** Record extracts **

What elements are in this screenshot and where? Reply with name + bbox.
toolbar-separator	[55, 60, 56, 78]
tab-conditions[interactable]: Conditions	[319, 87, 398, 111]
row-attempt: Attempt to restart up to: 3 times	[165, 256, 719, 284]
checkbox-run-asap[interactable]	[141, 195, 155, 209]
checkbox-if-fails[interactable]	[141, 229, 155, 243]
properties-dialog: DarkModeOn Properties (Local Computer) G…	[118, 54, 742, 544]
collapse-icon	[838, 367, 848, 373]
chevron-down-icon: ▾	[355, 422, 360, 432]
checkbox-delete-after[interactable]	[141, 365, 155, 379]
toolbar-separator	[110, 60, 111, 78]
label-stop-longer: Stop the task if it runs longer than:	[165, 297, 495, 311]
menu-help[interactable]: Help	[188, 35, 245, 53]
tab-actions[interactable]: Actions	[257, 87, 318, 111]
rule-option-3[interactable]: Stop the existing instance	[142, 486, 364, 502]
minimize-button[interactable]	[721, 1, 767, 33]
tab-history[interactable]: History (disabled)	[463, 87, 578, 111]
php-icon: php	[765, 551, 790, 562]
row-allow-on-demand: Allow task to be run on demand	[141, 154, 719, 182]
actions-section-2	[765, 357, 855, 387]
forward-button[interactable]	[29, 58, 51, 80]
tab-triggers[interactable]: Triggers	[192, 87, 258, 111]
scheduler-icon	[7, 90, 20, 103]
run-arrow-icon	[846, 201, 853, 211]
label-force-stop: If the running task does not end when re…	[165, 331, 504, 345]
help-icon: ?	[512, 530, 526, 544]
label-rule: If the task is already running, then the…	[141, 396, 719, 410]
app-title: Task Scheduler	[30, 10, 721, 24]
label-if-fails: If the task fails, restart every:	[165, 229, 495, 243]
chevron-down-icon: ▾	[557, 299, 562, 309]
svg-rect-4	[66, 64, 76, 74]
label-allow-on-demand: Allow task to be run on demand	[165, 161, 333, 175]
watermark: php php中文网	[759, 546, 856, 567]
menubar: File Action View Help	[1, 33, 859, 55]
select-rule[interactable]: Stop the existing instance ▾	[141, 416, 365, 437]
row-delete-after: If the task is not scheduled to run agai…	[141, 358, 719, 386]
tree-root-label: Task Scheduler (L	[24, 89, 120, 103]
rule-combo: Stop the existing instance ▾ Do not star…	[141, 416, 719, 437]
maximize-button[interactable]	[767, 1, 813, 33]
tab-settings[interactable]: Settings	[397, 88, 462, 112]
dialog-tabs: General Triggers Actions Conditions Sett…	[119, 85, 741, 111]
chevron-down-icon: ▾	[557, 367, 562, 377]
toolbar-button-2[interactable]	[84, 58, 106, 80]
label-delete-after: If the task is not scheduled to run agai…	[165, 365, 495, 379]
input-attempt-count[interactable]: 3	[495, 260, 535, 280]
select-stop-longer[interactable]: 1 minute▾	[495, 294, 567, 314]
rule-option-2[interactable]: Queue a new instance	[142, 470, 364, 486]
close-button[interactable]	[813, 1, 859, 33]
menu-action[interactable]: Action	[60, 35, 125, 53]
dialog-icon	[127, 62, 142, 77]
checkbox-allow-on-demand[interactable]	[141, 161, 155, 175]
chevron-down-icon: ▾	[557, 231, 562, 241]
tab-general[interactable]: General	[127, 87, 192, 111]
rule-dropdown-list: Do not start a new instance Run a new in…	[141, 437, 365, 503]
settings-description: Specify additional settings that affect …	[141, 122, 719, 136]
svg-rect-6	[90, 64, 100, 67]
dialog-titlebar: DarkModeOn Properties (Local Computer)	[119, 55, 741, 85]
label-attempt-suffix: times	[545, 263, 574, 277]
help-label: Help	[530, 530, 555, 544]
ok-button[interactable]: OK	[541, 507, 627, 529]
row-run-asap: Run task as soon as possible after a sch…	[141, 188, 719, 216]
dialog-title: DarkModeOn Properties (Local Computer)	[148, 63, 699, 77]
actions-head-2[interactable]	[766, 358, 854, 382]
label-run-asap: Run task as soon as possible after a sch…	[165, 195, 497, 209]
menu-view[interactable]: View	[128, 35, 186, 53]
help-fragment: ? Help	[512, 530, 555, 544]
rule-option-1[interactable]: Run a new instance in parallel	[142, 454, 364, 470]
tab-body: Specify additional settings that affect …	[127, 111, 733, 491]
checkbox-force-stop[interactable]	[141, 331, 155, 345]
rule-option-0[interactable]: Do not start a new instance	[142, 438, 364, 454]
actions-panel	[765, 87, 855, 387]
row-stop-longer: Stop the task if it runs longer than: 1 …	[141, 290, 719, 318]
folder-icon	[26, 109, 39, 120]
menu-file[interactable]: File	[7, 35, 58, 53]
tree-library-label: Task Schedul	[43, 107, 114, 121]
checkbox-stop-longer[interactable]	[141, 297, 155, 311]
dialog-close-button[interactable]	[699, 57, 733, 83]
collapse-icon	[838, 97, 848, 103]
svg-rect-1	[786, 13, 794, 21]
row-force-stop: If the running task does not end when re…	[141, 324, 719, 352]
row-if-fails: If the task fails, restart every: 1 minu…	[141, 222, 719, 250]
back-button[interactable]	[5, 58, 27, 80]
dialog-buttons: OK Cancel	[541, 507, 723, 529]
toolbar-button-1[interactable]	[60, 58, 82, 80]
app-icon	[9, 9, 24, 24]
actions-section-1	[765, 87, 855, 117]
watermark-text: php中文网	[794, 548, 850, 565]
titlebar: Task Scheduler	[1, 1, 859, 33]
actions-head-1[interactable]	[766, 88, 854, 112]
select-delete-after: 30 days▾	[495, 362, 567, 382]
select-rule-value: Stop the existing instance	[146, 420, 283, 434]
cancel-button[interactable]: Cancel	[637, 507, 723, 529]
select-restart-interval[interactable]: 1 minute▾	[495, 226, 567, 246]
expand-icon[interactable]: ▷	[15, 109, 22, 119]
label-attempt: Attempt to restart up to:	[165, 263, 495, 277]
...
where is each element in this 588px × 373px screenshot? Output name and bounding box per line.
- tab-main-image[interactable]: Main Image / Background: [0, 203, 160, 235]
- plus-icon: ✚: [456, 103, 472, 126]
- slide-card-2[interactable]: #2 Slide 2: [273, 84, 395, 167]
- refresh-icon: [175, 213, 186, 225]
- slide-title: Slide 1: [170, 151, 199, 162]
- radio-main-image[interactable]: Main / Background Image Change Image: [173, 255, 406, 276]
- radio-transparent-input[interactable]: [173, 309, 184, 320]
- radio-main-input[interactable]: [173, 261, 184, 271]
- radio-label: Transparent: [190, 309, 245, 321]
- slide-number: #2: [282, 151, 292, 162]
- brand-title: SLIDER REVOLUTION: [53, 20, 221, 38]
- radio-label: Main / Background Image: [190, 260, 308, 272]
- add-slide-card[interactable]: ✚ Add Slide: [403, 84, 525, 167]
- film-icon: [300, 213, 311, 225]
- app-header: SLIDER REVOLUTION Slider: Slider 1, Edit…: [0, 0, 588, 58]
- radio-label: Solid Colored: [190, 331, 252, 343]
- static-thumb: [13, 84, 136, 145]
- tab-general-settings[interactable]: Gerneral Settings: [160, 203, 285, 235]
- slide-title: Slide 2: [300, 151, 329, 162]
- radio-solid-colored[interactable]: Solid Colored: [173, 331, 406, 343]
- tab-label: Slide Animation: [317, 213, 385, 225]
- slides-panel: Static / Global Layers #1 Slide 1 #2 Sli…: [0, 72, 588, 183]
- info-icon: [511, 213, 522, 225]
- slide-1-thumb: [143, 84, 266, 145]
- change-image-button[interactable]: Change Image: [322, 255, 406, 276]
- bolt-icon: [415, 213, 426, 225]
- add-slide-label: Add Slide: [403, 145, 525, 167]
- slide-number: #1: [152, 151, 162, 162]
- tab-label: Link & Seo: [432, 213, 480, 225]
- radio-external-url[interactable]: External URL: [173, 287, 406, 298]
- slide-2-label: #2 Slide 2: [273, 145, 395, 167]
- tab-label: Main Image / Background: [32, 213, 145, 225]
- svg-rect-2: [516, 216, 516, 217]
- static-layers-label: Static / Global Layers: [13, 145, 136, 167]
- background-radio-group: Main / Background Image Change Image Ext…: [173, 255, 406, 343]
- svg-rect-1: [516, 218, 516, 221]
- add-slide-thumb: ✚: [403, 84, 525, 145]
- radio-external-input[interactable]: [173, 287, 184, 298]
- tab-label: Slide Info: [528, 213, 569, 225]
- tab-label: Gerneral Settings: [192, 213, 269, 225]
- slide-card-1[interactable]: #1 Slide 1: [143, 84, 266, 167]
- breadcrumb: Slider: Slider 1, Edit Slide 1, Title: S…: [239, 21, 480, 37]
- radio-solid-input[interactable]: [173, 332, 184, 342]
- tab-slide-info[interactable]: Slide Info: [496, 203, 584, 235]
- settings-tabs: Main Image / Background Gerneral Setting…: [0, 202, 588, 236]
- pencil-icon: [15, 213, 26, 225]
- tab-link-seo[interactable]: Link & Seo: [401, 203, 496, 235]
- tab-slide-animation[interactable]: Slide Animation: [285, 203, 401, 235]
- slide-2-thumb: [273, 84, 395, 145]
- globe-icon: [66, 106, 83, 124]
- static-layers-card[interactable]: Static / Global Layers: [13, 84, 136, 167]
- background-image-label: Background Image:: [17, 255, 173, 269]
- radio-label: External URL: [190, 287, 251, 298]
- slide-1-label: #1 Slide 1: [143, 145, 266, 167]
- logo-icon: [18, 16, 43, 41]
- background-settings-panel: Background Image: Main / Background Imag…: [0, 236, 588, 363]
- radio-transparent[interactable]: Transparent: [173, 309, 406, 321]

** Brief **
Wherever a line above contains the string "longer", copy that line.

** Exercise solution **
label-stop-longer: Stop the task if it runs longer than:	[165, 297, 495, 311]
select-stop-longer[interactable]: 1 minute▾	[495, 294, 567, 314]
row-stop-longer: Stop the task if it runs longer than: 1 …	[141, 290, 719, 318]
checkbox-stop-longer[interactable]	[141, 297, 155, 311]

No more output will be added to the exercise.